(YOUR ASSIGNMENT) Print each line from the start of the records below up through the line where "PROGRAM JAMINAN ) TERBAIK DI SEMARANG" is found, exactly as given.

(Transcribed page contents)
□ □ □

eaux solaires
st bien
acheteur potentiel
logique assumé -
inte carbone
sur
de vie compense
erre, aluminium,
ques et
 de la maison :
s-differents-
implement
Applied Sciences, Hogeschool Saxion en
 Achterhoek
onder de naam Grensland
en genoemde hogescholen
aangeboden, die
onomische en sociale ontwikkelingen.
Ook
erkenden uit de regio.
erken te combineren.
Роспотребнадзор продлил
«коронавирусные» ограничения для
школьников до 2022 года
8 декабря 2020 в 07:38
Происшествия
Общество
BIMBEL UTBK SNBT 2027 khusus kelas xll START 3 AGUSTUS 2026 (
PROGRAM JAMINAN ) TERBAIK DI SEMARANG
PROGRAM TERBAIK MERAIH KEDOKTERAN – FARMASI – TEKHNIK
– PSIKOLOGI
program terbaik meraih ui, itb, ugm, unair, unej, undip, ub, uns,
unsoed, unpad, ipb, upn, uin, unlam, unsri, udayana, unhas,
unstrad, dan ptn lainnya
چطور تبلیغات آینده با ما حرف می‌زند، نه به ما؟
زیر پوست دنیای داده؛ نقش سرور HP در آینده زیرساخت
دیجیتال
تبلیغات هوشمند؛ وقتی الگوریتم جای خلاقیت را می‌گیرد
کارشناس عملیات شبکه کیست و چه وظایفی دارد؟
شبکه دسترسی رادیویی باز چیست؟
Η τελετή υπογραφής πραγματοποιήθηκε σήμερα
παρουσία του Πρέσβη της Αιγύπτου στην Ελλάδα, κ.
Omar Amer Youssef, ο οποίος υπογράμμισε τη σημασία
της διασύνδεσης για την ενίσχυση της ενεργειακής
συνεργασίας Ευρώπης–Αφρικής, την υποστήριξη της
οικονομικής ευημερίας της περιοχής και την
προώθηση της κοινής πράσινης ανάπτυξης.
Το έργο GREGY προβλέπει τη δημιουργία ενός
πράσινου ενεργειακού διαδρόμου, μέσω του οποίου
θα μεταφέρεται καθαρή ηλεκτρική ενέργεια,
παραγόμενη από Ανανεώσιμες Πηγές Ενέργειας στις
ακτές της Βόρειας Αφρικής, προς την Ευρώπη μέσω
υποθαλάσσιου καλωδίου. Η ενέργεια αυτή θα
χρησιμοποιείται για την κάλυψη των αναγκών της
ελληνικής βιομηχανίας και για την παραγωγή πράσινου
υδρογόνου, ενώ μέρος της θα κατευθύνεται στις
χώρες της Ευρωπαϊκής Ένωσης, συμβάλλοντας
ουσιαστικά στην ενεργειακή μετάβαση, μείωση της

□ □ □

(RESULT OF THIS TASK)
eaux solaires
st bien
acheteur potentiel
logique assumé -
inte carbone
sur
de vie compense
erre, aluminium,
ques et
 de la maison :
s-differents-
implement
Applied Sciences, Hogeschool Saxion en
 Achterhoek
onder de naam Grensland
en genoemde hogescholen
aangeboden, die
onomische en sociale ontwikkelingen.
Ook
erkenden uit de regio.
erken te combineren.
Роспотребнадзор продлил
«коронавирусные» ограничения для
школьников до 2022 года
8 декабря 2020 в 07:38
Происшествия
Общество
BIMBEL UTBK SNBT 2027 khusus kelas xll START 3 AGUSTUS 2026 (
PROGRAM JAMINAN ) TERBAIK DI SEMARANG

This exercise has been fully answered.